Isolating frequencies and phases of superposed cosine functions

First of all, discrete Fourier series do not really help here since these functions are not even periodic in general. Instead, the parameters can be recovered by using a linear recurrence. If you sample such a function on a fixed frequency then every five subsequent values satisfy a fixed linear relation. So take $$f(k) = A \cos(\omega_1 k + \varphi_1) + B \cos(\omega_2 k + \varphi_2)$$ for $k \in \mathbb Z$. Assume the generic case where $\cos(\omega_1) \neq \cos(\omega_2)$ and both unequal to $\pm 1$. Then there exist unique $c_1, c_2 \in \mathbb R$ such that $$f(k) + c_1 f(k+1) + c_2 f(k+2) + c_1 f(k+3) + f(k+4) = 0$$ for all $k\in \mathbb Z$. In particular these coefficients can be derived from any six subsequent values of $f$ by solving two linear equations in $c_1, c_2$. The characteristic polynomial for this recurrence factors as $$1 + c_1 x + c_2 x^2 + c_1 x^3 + x^4 = (x^2 - 2 \cos(\omega_1) x + 1)(x^2 - 2 \cos(\omega_2) x + 1).$$ This recovers $\cos(\omega_1)$ and $\cos(\omega_2)$ as solutions of the quadratic equation $$4x^2 + 2 c_1 x + c_2-2 = 0.$$ Now $f$ can be fitted as a linear combination of the four functions $$\cos(\omega_1 k), \sin(\omega_1 k), \cos(\omega_2 k), \sin(\omega_2 k)$$ noting that $$\cos(\omega k + \varphi) = \cos(\varphi) \cos(\omega k) - \sin(\varphi) \sin(\omega k).$$


This is a standard question and I believe there are many solution approaches.
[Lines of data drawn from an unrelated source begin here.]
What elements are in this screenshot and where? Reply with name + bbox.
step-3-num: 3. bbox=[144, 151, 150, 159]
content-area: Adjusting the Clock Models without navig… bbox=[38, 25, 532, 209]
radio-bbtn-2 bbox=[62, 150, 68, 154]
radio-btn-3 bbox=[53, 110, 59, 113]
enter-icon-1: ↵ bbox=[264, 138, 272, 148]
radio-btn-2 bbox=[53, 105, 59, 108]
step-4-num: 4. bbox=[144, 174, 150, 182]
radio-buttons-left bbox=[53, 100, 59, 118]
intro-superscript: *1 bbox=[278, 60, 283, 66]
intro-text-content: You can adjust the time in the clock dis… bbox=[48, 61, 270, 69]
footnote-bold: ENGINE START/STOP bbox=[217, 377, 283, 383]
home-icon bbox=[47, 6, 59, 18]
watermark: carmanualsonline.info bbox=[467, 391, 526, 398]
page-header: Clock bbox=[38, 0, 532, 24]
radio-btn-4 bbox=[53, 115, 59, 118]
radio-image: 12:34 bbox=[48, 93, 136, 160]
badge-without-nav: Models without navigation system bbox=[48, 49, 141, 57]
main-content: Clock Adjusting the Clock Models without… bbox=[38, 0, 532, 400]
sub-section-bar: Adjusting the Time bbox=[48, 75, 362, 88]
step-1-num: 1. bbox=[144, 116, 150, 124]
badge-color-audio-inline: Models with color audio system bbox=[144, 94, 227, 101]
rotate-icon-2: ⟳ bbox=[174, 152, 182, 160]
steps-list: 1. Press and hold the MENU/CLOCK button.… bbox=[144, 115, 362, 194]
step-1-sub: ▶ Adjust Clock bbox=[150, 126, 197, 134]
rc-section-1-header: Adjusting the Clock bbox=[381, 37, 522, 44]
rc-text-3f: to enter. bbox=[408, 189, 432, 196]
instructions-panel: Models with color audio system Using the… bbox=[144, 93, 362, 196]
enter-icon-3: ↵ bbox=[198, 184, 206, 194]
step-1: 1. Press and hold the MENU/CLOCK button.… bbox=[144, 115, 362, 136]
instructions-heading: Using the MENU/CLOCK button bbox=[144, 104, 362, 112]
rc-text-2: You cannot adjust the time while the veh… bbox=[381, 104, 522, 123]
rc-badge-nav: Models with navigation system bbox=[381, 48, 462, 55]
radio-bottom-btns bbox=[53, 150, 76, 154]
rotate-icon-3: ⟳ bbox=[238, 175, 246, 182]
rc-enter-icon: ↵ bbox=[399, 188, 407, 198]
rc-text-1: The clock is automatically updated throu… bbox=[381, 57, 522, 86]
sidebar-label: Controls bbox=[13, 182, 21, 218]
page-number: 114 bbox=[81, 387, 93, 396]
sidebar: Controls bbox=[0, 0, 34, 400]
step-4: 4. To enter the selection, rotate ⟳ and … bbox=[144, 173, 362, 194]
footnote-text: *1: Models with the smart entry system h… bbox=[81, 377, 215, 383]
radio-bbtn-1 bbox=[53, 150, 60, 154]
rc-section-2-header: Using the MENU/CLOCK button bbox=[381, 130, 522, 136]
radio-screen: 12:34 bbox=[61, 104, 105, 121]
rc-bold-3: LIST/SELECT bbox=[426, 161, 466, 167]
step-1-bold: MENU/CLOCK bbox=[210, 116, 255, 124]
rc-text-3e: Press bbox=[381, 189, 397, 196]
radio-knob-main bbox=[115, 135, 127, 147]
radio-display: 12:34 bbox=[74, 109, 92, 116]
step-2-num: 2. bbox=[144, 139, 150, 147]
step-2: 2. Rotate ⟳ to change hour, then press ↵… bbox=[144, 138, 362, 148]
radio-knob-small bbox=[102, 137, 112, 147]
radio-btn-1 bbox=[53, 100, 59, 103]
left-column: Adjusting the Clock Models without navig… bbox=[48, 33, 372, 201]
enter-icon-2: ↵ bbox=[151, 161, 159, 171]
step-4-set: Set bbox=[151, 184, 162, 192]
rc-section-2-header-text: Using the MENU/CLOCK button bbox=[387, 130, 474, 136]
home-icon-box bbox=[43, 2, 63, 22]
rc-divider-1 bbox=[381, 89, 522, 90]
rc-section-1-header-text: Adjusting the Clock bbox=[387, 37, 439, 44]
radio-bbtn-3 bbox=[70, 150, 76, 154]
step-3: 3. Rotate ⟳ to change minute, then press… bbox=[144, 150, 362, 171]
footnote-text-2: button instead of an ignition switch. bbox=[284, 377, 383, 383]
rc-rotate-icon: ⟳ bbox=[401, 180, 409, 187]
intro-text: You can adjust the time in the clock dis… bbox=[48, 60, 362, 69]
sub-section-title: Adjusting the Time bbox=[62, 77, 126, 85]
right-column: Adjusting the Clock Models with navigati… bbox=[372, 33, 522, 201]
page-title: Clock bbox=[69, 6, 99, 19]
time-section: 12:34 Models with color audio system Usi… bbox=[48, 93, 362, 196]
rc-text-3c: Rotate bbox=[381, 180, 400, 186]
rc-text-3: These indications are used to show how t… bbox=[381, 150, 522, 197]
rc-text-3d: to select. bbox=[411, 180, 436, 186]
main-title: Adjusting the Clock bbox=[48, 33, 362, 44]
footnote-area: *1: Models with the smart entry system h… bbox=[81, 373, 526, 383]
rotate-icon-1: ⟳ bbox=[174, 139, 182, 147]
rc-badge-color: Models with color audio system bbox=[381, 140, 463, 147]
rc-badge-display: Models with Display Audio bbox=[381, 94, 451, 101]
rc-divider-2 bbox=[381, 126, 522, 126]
I like the Bayesian techniques described in the book "Bayesian Spectrum Analysis and Parameter Estimation" by Larry Bretthorst (who was a PhD student of E T Jaynes) because they deal with noise quite gracefully. The basic setting is the following: the observed data is $(x_1, y_1), \dots, (x_n, y_n)$ for which we use the model: $$y_i = f(x_i) + \epsilon_i$$ where $$f(x) = A_1 \cos(\omega_1 x + \Phi_1) + A_2 \cos(\omega_2 x + \Phi_2)$$ and $\epsilon_1, \dots, \epsilon_n$ are errors commonly modeled as independently distributed according to a zero-mean normal distribution $N(0, \sigma^2)$. One can assume that $x_1, \dots, x_n$ (which need not be equally spaced) are deterministic (or one can do the analysis conditional on the observed $x_1, \dots, x_n$). The goal is to recover the unknown parameters $\omega_1, \omega_2, A_1, A_2, \Phi_1, \Phi_2$ (note the noise level $\sigma$ is also an unknown parameter) from data $(x_1, y_1), \dots, (x_n, y_n)$. It is convenient to reparametrize the function $f$ as $$f(x) = a_1 \cos(\omega_1 x) + b_1 \sin(\omega_1 x) + a_2 \cos(\omega_2 x) + b_2 \sin (\omega_2 x)$$ where $a_i = A_i \cos(\Phi_i)$ and $b_i = -A_i \sin(\Phi_i)$. The model can be rewritten as: $$Y = X(\omega_1, \omega_2) \beta + \epsilon$$ where $Y$ is the vector with components $y_1, \dots, y_n$, $X$ is the $n \times 4$ matrix with columns corresponding to the evaluations of the four functions $\cos(\omega_1 x)$, $\sin(\omega_1 x)$, $\cos(\omega_2 x)$ and $\sin(\omega_2 x)$ for $x = x_1, \dots, x_n$, $\beta$ is the $4 \times 1$ vector with components $a_1, b_1, a_2, b_2$ and $\epsilon$ is the $n \times 1$ noise vector with components $\epsilon_1, \dots, \epsilon_n$. If $\omega_1$ and $\omega_2$ are known, this is a simple linear model which leads to easy estimation of $a_1, b_1, a_2, b_2$ by least squares. When $\omega_1$ and $\omega_2$ are unknown, this is a nonlinear model.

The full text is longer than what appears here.